__TASK OBJECTIVE__
Write out each record below exactly, but not the pictures.

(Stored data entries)

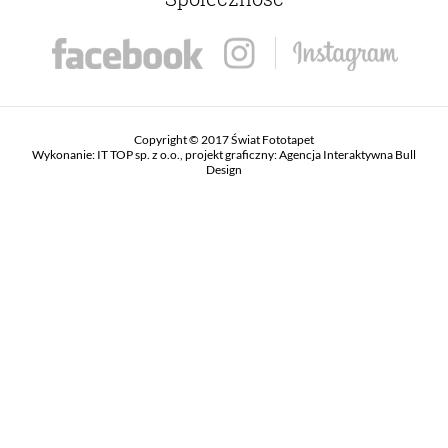
Copyright © 2017 Świat Fototapet
Wykonanie:
IT TOP sp. z o.o.
, projekt graficzny:
Agencja Interaktywna Bull
Design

__TASK ANSWER__
Copyright © 2017 Świat Fototapet
Wykonanie:
IT TOP sp. z o.o.
, projekt graficzny:
Agencja Interaktywna Bull
Design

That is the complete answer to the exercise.